* What to work on *
I'd like the records transcribed exactly, leaving the images out.

Extracted page text data:
------------------------------
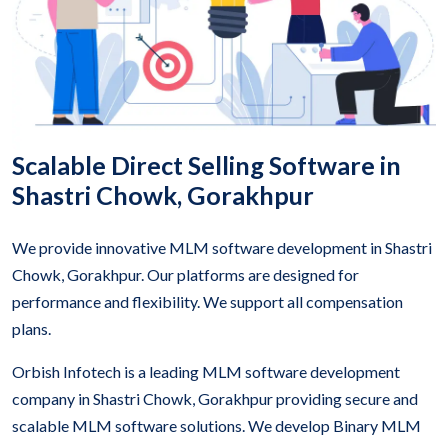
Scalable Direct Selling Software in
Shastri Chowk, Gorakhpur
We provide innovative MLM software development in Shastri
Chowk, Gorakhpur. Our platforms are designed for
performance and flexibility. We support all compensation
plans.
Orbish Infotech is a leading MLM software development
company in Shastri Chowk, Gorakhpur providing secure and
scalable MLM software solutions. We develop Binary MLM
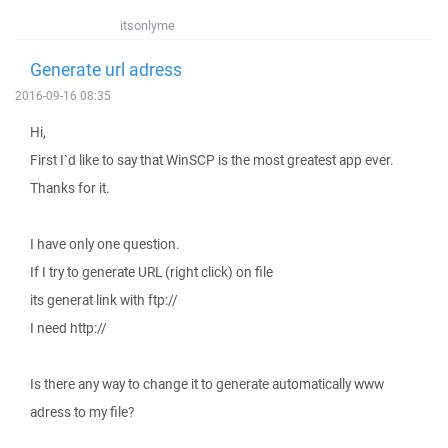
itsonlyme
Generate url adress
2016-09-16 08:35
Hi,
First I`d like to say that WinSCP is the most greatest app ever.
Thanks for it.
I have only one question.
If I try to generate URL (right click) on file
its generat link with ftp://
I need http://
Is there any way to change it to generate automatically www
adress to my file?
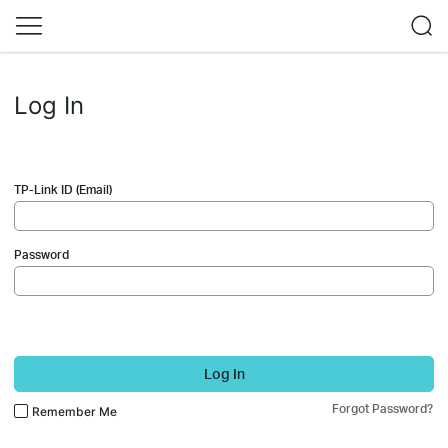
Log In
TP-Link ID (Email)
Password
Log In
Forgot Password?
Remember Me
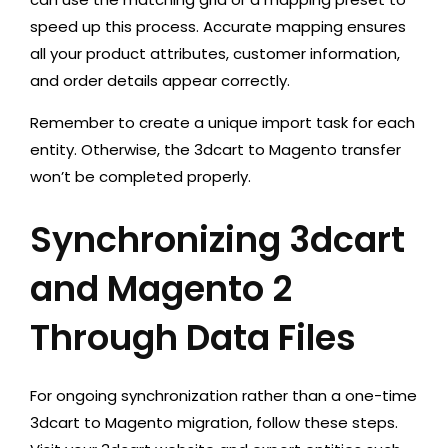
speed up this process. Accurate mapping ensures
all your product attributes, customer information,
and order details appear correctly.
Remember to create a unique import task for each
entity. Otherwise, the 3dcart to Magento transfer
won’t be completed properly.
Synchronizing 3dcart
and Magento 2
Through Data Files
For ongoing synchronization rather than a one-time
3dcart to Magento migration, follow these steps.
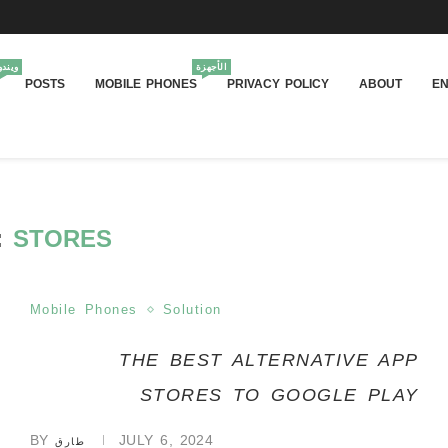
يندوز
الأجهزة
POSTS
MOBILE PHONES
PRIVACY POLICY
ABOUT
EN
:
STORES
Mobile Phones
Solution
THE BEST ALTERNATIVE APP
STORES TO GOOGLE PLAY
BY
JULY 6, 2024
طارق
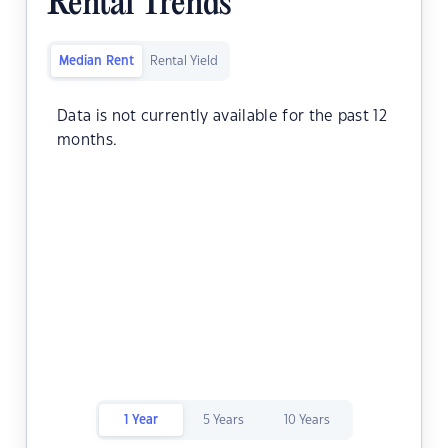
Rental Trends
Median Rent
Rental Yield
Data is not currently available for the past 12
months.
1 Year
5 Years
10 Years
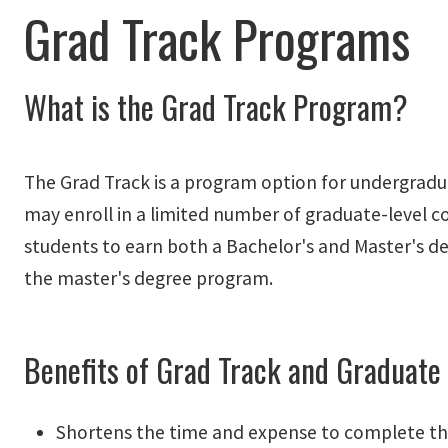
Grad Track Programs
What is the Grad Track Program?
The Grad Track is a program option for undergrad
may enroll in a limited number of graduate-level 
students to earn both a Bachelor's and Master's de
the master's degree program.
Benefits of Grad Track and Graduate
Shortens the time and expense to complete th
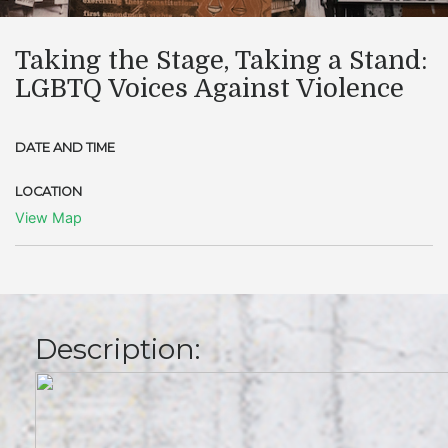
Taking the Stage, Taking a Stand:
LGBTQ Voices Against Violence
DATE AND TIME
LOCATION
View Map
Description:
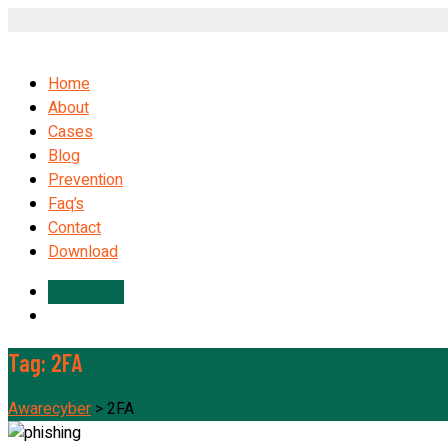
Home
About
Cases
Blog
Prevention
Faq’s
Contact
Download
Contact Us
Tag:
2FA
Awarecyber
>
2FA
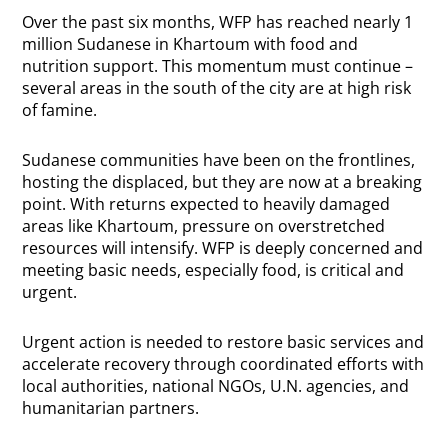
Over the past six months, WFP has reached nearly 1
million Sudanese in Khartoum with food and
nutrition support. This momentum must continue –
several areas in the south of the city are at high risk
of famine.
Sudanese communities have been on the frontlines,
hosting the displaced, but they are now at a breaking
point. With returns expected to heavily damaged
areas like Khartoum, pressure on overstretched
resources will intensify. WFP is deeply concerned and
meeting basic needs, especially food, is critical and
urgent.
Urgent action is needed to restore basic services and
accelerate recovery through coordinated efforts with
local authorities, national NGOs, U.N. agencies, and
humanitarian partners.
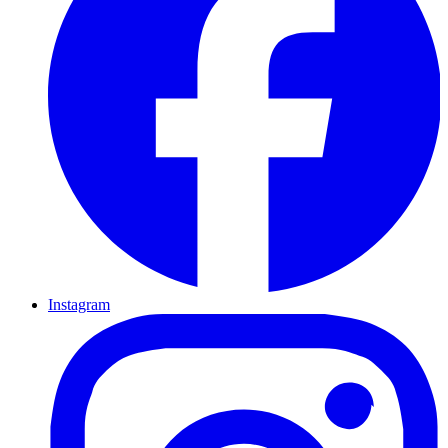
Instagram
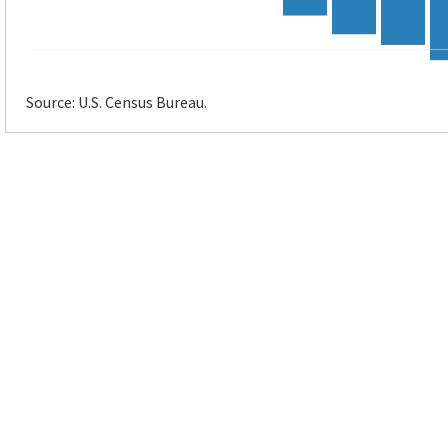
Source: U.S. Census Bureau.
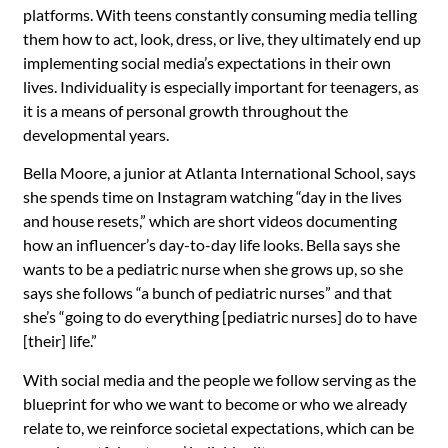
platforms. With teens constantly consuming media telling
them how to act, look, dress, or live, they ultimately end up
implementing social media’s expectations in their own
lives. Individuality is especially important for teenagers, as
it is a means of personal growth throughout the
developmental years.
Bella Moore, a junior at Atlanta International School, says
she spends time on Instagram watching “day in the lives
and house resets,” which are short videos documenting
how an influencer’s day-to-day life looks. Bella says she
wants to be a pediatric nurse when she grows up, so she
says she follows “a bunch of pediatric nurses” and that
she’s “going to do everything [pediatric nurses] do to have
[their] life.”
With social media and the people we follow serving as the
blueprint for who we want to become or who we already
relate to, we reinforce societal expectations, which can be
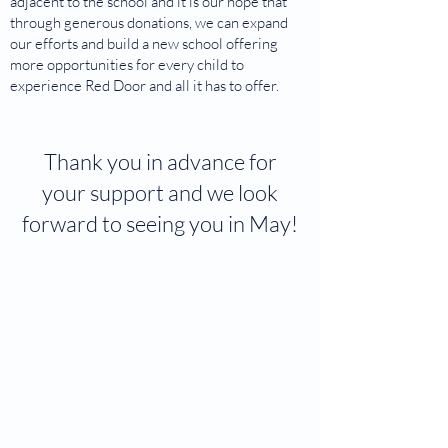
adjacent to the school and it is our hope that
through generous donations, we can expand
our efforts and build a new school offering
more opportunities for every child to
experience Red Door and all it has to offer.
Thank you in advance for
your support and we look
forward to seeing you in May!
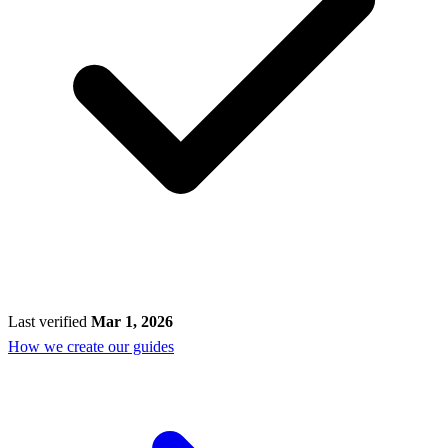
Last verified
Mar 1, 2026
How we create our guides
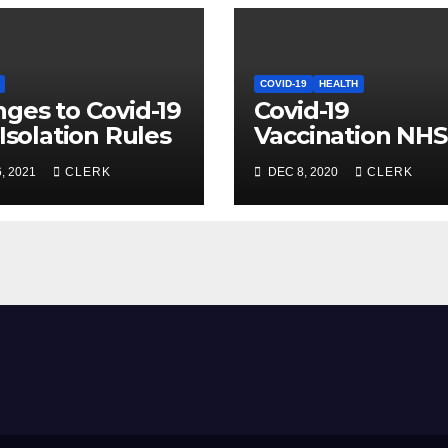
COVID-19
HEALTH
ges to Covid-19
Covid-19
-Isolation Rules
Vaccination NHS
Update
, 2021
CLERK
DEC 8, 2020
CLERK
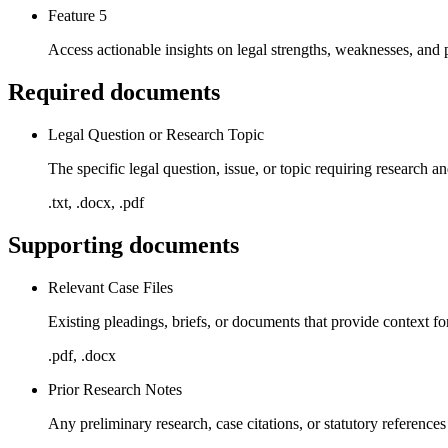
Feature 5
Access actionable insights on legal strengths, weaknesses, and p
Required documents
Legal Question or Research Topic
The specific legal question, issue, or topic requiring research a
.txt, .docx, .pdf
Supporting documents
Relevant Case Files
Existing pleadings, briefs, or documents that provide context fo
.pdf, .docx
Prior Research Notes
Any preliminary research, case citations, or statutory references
------------------------------
* Solution for this problem *
Scalable Direct Selling Software in
Shastri Chowk, Gorakhpur
We provide innovative MLM software development in Shastri
Chowk, Gorakhpur. Our platforms are designed for
performance and flexibility. We support all compensation
plans.
Orbish Infotech is a leading MLM software development
company in Shastri Chowk, Gorakhpur providing secure and
scalable MLM software solutions. We develop Binary MLM
itsonlyme
Generate url adress
2016-09-16 08:35
Hi,
First I`d like to say that WinSCP is the most greatest app ever.
Thanks for it.
I have only one question.
If I try to generate URL (right click) on file
its generat link with ftp://
I need http://
Is there any way to change it to generate automatically www
adress to my file?
Log In
TP-Link ID (Email)
Password
Log In
Forgot Password?
Remember Me
speed up this process. Accurate mapping ensures
all your product attributes, customer information,
and order details appear correctly.
Remember to create a unique import task for each
entity. Otherwise, the 3dcart to Magento transfer
won’t be completed properly.
Synchronizing 3dcart
and Magento 2
Through Data Files
For ongoing synchronization rather than a one-time
3dcart to Magento migration, follow these steps.
يندوز
الأجهزة
POSTS
MOBILE PHONES
PRIVACY POLICY
ABOUT
EN
:
STORES
Mobile Phones
Solution
THE BEST ALTERNATIVE APP
STORES TO GOOGLE PLAY
BY
JULY 6, 2024
طارق
Rental Trends
Median Rent
Rental Yield
Data is not currently available for the past 12
months.
1 Year
5 Years
10 Years
Grad Track Programs
What is the Grad Track Program?
The Grad Track is a program option for undergrad
may enroll in a limited number of graduate-level 
students to earn both a Bachelor's and Master's de
the master's degree program.
Benefits of Grad Track and Graduate
Shortens the time and expense to complete th
Taking the Stage, Taking a Stand:
LGBTQ Voices Against Violence
DATE AND TIME
LOCATION
View Map
Description:
Home
About
Cases
Blog
Prevention
Faq’s
Contact
Download
Contact Us
Tag:
2FA
Awarecyber
>
2FA
Over the past six months, WFP has reached nearly 1
million Sudanese in Khartoum with food and
nutrition support. This momentum must continue –
several areas in the south of the city are at high risk
of famine.
Sudanese communities have been on the frontlines,
hosting the displaced, but they are now at a breaking
point. With returns expected to heavily damaged
areas like Khartoum, pressure on overstretched
resources will intensify. WFP is deeply concerned and
meeting basic needs, especially food, is critical and
urgent.
Urgent action is needed to restore basic services and
accelerate recovery through coordinated efforts with
local authorities, national NGOs, U.N. agencies, and
humanitarian partners.
Instagram
Source: U.S. Census Bureau.
platforms. With teens constantly consuming media telling
them how to act, look, dress, or live, they ultimately end up
implementing social media’s expectations in their own
lives. Individuality is especially important for teenagers, as
it is a means of personal growth throughout the
developmental years.
Bella Moore, a junior at Atlanta International School, says
she spends time on Instagram watching “day in the lives
and house resets,” which are short videos documenting
how an influencer’s day-to-day life looks. Bella says she
wants to be a pediatric nurse when she grows up, so she
says she follows “a bunch of pediatric nurses” and that
she’s “going to do everything [pediatric nurses] do to have
[their] life.”
With social media and the people we follow serving as the
blueprint for who we want to become or who we already
relate to, we reinforce societal expectations, which can be
adjacent to the school and it is our hope that
through generous donations, we can expand
our efforts and build a new school offering
more opportunities for every child to
experience Red Door and all it has to offer.
Thank you in advance for
your support and we look
forward to seeing you in May!
Last verified
Mar 1, 2026
How we create our guides
COVID-19
HEALTH
ges to Covid-19
Covid-19
-Isolation Rules
Vaccination NHS
Update
, 2021
CLERK
DEC 8, 2020
CLERK
Feature 5
Access actionable insights on legal strengths, weaknesses, and p
Required documents
Legal Question or Research Topic
The specific legal question, issue, or topic requiring research a
.txt, .docx, .pdf
Supporting documents
Relevant Case Files
Existing pleadings, briefs, or documents that provide context fo
.pdf, .docx
Prior Research Notes
Any preliminary research, case citations, or statutory references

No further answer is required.